自殺者の死に戻り 9
上り電車がホームに入ってくる。田舎の駅で深夜に近い時間となれば乗降する客もほとんどいない。俺の目の前で電車のドアが開く。さあ乗れ、お前の人生は成功が約束されている、と言われてるような気がした。
電車の窓に映っていたのは10年近く前の、10代の終わりに差し掛かった頃の俺の顔。俺はこれから送るであろう人生を、何故か知っている。俺は上京し、運良く全国区でそこそこ知名度のあるタレントになるはずなのだ。
電車のドアは開いたまま俺を待つ。この電車に乗れば俺はどんな人生を送るのか、俺は知っている。俺は芸能界入りし、タレントになって、芸能人の女と結婚し、一児を授かり、そして……30足らずで飛び降り自殺をするのだ。なぜ自殺に至ったのか、そこは記憶が定かじゃない。だが俺はこれから起きる運命を、確かに知っている。
ドアの前で逡巡すること数分、刻一刻と発車の時刻が迫ってくる。この電車に乗れば俺はどんな人生を送ることになるのかだいたい知ってる。そして最期の時も、恐らく変えようはないだろう。なぜだか分からないけどそんな確信があった。この電車に乗ったが最後、もう決められたレールから外れることはたぶん許されないのだろう。ここが人生の大きな岐路であることを俺は知っている。

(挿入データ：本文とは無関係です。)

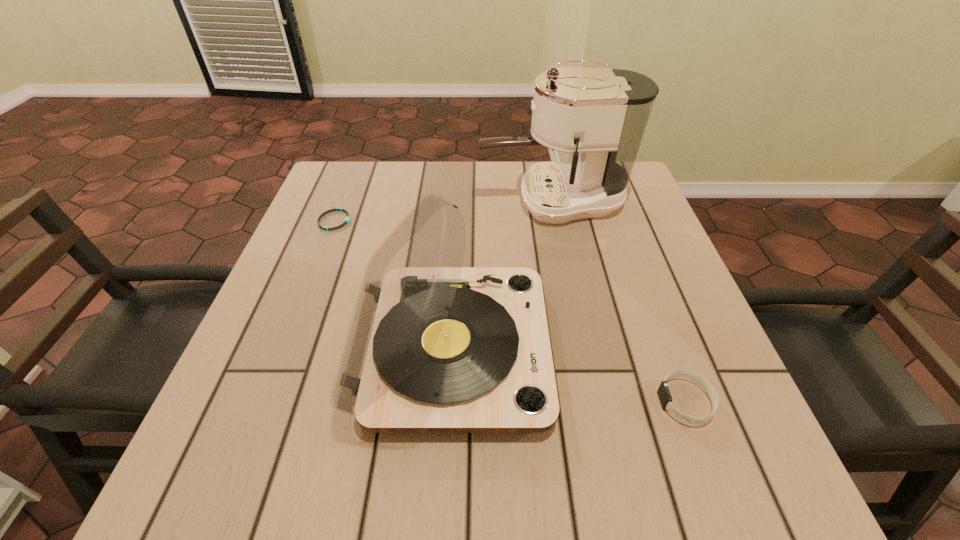 The image size is (960, 540). What are the coordinates of `object at the far right corner` in the screenshot? It's located at (600, 115).

Image resolution: width=960 pixels, height=540 pixels. I want to click on vacant space at the far edge, so click(498, 212).

The image size is (960, 540). I want to click on free spot at the near edge of the desktop, so click(399, 492).

What are the coordinates of `vacant space at the left edge` in the screenshot? It's located at (322, 385).

You are a GUI agent. You are given a task and a screenshot of the screen. Output one action in this format:
    pyautogui.click(x=<x>, y=<y>)
    Task: Click on the vacant point at the right edge
    Image resolution: width=960 pixels, height=540 pixels.
    Given the screenshot: What is the action you would take?
    pyautogui.click(x=690, y=429)

Image resolution: width=960 pixels, height=540 pixels. Find the location of `free space at the near left corner of the desktop`. free space at the near left corner of the desktop is located at coordinates (194, 460).

Locate an element on the screen. Image resolution: width=960 pixels, height=540 pixels. free spot at the near right corner of the desktop is located at coordinates (744, 482).

At what (x,y) coordinates should I click in order to perform the action: click on vacant area that lies between the second tallest object and the right wristband. Please return your answer as a coordinate pair (x, y). This screenshot has height=540, width=960. Looking at the image, I should click on (569, 375).

Locate an element on the screen. This screenshot has width=960, height=540. vacant point located between the record player and the second shortest object is located at coordinates (569, 375).

Find the location of a particular element. This screenshot has width=960, height=540. free spot between the second shortest object and the tallest object is located at coordinates (619, 301). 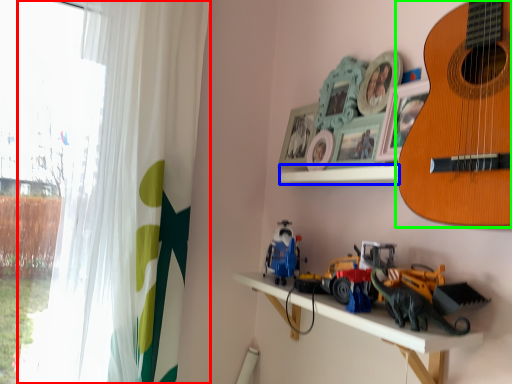 Question: Which object is the farthest from curtain (highlighted by a red box)? Choose among these: window sill (highlighted by a blue box) or guitar (highlighted by a green box).

Choices:
 (A) window sill
 (B) guitar

Answer: (B) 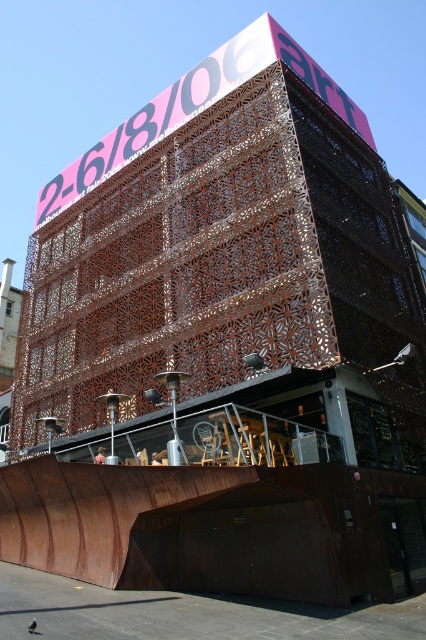 Is rusty metal ramp at lower center closer to the viewer compared to metallic skateboard at center?

Yes, it is in front of metallic skateboard at center.

Is point (83, 492) closer to viewer compared to point (98, 448)?

Yes.

Find the location of a particular element. The height and width of the screenshot is (640, 426). rusty metal ramp at lower center is located at coordinates (89, 512). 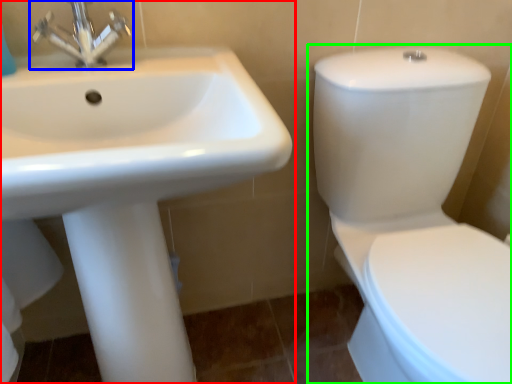 Question: Considering the real-world distances, which object is farthest from sink (highlighted by a red box)? tap (highlighted by a blue box) or toilet (highlighted by a green box)?

Choices:
 (A) tap
 (B) toilet

Answer: (B) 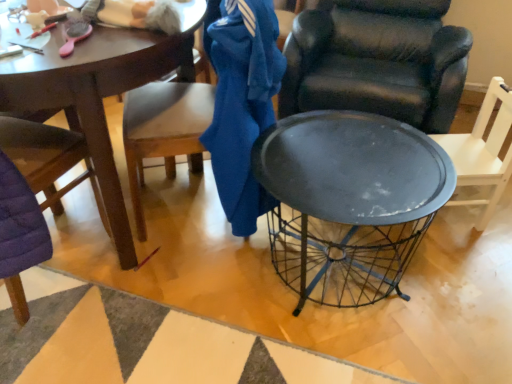 Question: Should I look upward or downward to see purple quilted chair at left, the 1th chair when ordered from left to right?

Choices:
 (A) down
 (B) up

Answer: (B)

Question: Can you confirm if matte black chair at right, positioned as the fourth chair in left-to-right order, is taller than matte black chair at center, the 2th chair when ordered from right to left?

Choices:
 (A) no
 (B) yes

Answer: (A)

Question: Can matte black chair at center, the third chair from the left, be found inside matte black chair at right, which ranks as the 1th chair in right-to-left order?

Choices:
 (A) no
 (B) yes

Answer: (A)

Question: Are matte black chair at right, which ranks as the 1th chair in right-to-left order, and matte black chair at center, the 2th chair when ordered from right to left, beside each other?

Choices:
 (A) yes
 (B) no

Answer: (B)

Question: Considering the relative positions of matte black chair at right, which ranks as the 1th chair in right-to-left order, and matte black chair at center, the 2th chair when ordered from right to left, in the image provided, is matte black chair at right, which ranks as the 1th chair in right-to-left order, to the right of matte black chair at center, the 2th chair when ordered from right to left, from the viewer's perspective?

Choices:
 (A) yes
 (B) no

Answer: (A)

Question: Is matte black chair at right, positioned as the fourth chair in left-to-right order, aimed at matte black chair at center, the third chair from the left?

乗車を催促するかのように発車ベルが鳴る。しかし俺は一歩も踏み出せない。俺は以前この電車に乗った。そして成功を収めたものの、なぜか若くして自ら命を断つという結末を知っている。だが、この電車に乗らない選択をした人生を俺は知らない。
ついにドアは閉じ、電車はゆっくりと発進し始めた。もうやり直しはきかない。俺は上京しない方の人生を歩むことになった。俺はこの退屈なド田舎の地元で、いったいどんな人生を送るのだろう。いや、だいたい想像はついている。大して面白みもない、ありきたりな寂しい人生を送るのだろう。若くして自殺することになっても、タレントの方が波瀾万丈、密度の濃い人生を送れるに違いない。でも、俺は退屈な人生を選んだ。自殺する結末が怖いんじゃない。人はいずれ死ぬ。なら、一度経験済みの人生より、多少退屈でもどんな結末が用意されているのか分からない方が面白いじゃないか。ただそれだけ。
俺は電車を見送り、退屈と分かりきってはいるものの、何が起こるか分からない人生をやり直す道を選んだ。